Life and open source software sometimes give us knives that seem dull until we learn how to use them properly. And sometimes, knives just legitimately have problems with them. And sometimes, internet tutorials just give us bad advice on how to use the knife, but maybe at one point it was good advice. Life is complicated, so who knows, but in any case the knife I'm talking about is Rails.application.routes.url_helpers.
It's very common to generate URLs outside of the Rails controller context, and so it's very common to need the functionality of this module in a place where it doesn't come for free (a serializer, a job, etc). The internet has been innocently telling people for years to access the module directly, and this worked perfectly fine for a time.
But unfortunately, there are issues with using it this way in more recent versions of Rails (Github issue describing it, PR attempting to fix it). Per the fix description, every call to url_helpers generates a hefty new Module which is not cheap when invoked repeatedly. To illustrate the detriment of this, I set up a quick test Rails application.
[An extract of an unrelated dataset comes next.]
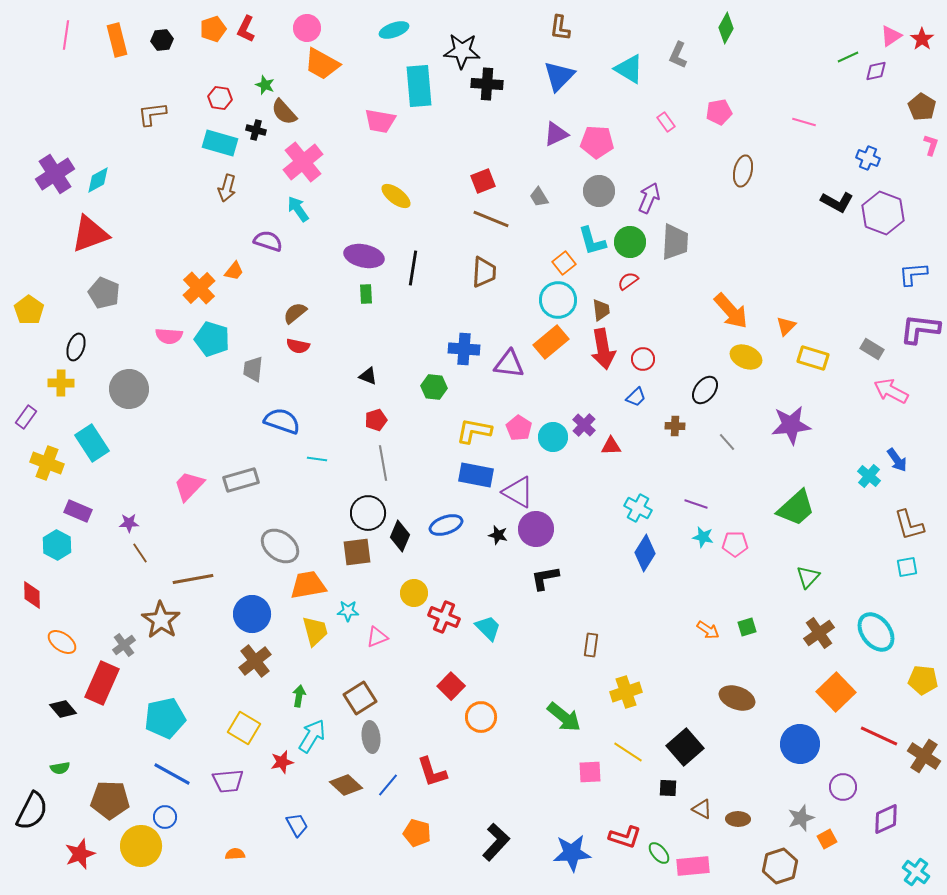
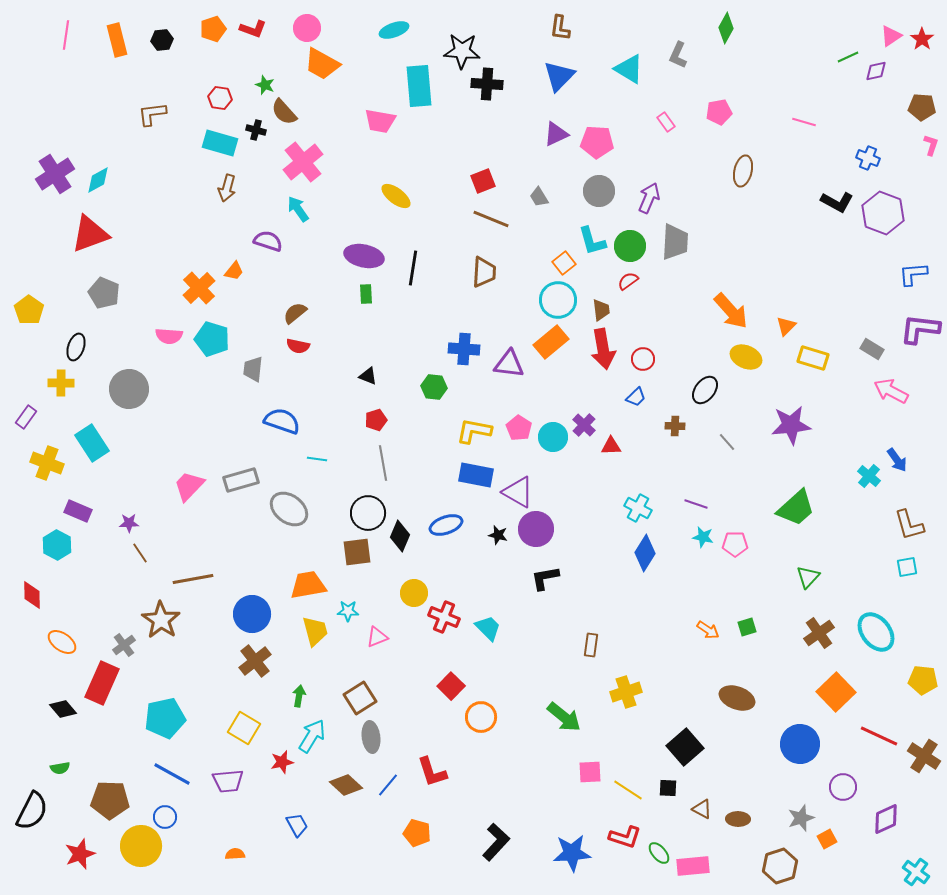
red L-shape at (246, 29): moved 7 px right; rotated 96 degrees counterclockwise
brown pentagon at (922, 107): rotated 28 degrees counterclockwise
green circle at (630, 242): moved 4 px down
gray ellipse at (280, 546): moved 9 px right, 37 px up
yellow line at (628, 752): moved 38 px down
Here is the relevant code:
# routes.rb Rails.application.routes.draw do resources :things do collection do get :faster end end end # app/whatever/url_helper.rb class UrlHelper include Singleton include Rails.application.routes.url_helpers end # app/controllers/things_controller.rb class ThingsController < ApplicationController def index things_json = (1..100).map do |i| { id: i, url: Rails.application.routes.url_helpers.thing_url(i, host: 'localhost') } end render json: things_json end def faster things_json = (1..100).map do |i| { id: i, url: UrlHelper.instance.thing_url(i, host: 'localhost') } end render json: things_json end end
In the index action, we call the module directly in the code, per the StackOverflow advice. In the faster action, we use a helper class that includes the module, which seems to be how Rails would suggest that the module be used.
Let's see how these two approaches perform side-by-side. I ran a little test using ab and a single Rails instance (a lot of output omitted due to uselessness):
➜ ab -n 1000 http://127.0.0.1:3000/things Concurrency Level: 1 Time taken for tests: 18.155 seconds Complete requests: 1000 Failed requests: 0 Total transferred: 4815000 bytes HTML transferred: 4485000 bytes Requests per second: 55.08 [#/sec] (mean) Time per request: 18.155 [ms] (mean) Time per request: 18.155 [ms] (mean, across all concurrent requests) Transfer rate: 259.00 [Kbytes/sec] received Connection Times (ms) min mean[+/-sd] median max Connect: 0 0 0.1 0 1 Processing: 15 18 2.2 17 42 Waiting: 15 18 2.2 17 42 Total: 15 18 2.2 18 42
➜ ab -n 1000 http://127.0.0.1:3000/things/faster Concurrency Level: 1 Time taken for tests: 8.540 seconds Complete requests: 1000 Failed requests: 0 Total transferred: 4815000 bytes HTML transferred: 4485000 bytes Requests per second: 117.09 [#/sec] (mean) Time per request: 8.540 [ms] (mean) Time per request: 8.540 [ms] (mean, across all concurrent requests) Transfer rate: 550.58 [Kbytes/sec] received Connection Times (ms) min mean[+/-sd] median max Connect: 0 0 0.1 0 1 Processing: 7 8 1.3 8 23 Waiting: 7 8 1.3 8 23 Total: 7 8 1.3 8 23
In the first example (the index method) where we call the module directly, the request takes an average of 18 ms resulting in a throughput of 55 requests per second. "Not bad!" you might say, since all of your requests in production take 5 seconds on a good day. But what about when we simply include the module once instead of calling it directly? In that case (the faster method), the request takes an average of 8 ms resulting in a throughput of 117 requests per second, more than 2x as fast as the previous approach. Now I'm no chef, but that knife cuts meat adequately if you hold it the right way.
TL;DR don't call Rails.application.routes.url_helpers directly. include the module in your class and your code will be faster.